The results of the Gini coefficients illustrate patterns within and across the three units of analysis (Table 4). The area Gini indices have the lowest Gini coefficients for each unit of analysis, while the volume Ginis exhibit the highest coefficients for each unit of analysis. The ranges of the area and modified volume Gini coefficients are similarly large, 0.47–0.70 and 0.65–0.76, respectively. The large ranges of these two Gini indices between units of analysis reinforce the need to employ similar analytical units for comparative geospatial studies across the Maya region (Chase Reference Chase2017; Thompson et al. Reference Thompson, Walden, Chase, Hutson, Marken, Cap, Fries, Guzman Piedrasanta, Hare, Horn, Micheletti, Montgomery, Munson, Richards-Rissetto, Shaw-Müller, Ardren, Awe, Kathryn Brown, Callaghan, Ebert, Ford, Guerra, Hoggarth, Kovacevich, Morris, Moyes, Powis, Yaeger, Houk, Prufer, Chase and Chase2022). However, the smaller range for the volume Gini indices (0.78–0.85) and the similar Gini volume indices for all structures per plazuela group and entire plazuela groups, 0.84 and 0.85, respectively, requires deeper interrogation, especially given the different results for Copan in comparison to the other articles in this Compact Special Section, which, in contrast, illustrate more variation within volume metrics than area metrics.

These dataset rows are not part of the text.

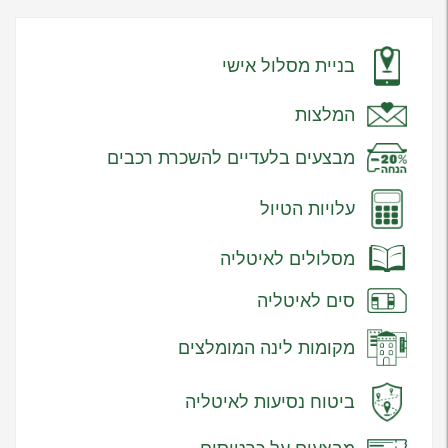
בניית מסלול אישי
המלצות
מבצעים בלעדיים להשכרת רכבים
עלויות הטיול
מסלולים לאיטליה
סים לאיטליה
מקומות לינה המומלצים
ביטוח נסיעות לאיטליה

Table 4. Summary comparison of Gini coefficients for individual structures, plazuela groups (structures only), and entire plazuela groups for area, volume, and modified volume measures.

Despite the wide range of Gini coefficients across units of analysis and units of measurement (0.47–0.85), all values indicate high levels of wealth inequality at Copan. Given that ancient Maya households were typically organized around plazas, reflecting a variety of daily practices (Hendon Reference Hendon1991), and the smaller difference in the range of the Gini coefficients between plazuela groups and entire plazuela groups (0.61–0.85) than the range for individual structures (0.47–0.78), a preliminary interpretation is that plazuelas are a more representative unit of analysis for household wealth.

While construction costs vary based on area, area only provides a minimal cost estimate because it does not take into account other costs, such as height, type, and quality of construction materials, internal layout (one room versus multiple rooms), among others. In contrast, volume measurements incorporate height, more closely approximating construction costs (see also Canuto et al. Reference Canuto, Auld-Thomas, Yagi and Barrientos Q.2023; Hutson et al. Reference Hutson, Stanton and Ardren2023; Munson et al. Reference Munson, Scholnick, Mejía Ramón and Aragon2023). The volume Ginis based on a LiDAR-derived DEM dataset—that is, extant archaeological mounds—were higher than the modified volume Ginis calculated using an urban DEM based on trigonometrically derived structure heights. A comparison of the output volumes between these two datasets indicates that the calculated volumes for the LiDAR-derived DEM are higher than the volumes for the urban DEM. The reason for these differences has not yet been investigated, but may result, in part, from (1) unintentional inclusion of natural topography into the LiDAR-derived volumes using extant archaeological mounds; along with the fact that (2) the urban DEM standardizes architecture into four types, likely reducing diversity in the distribution of wealth inequality; and/or (3) the urban DEM does not include any subsurface construction.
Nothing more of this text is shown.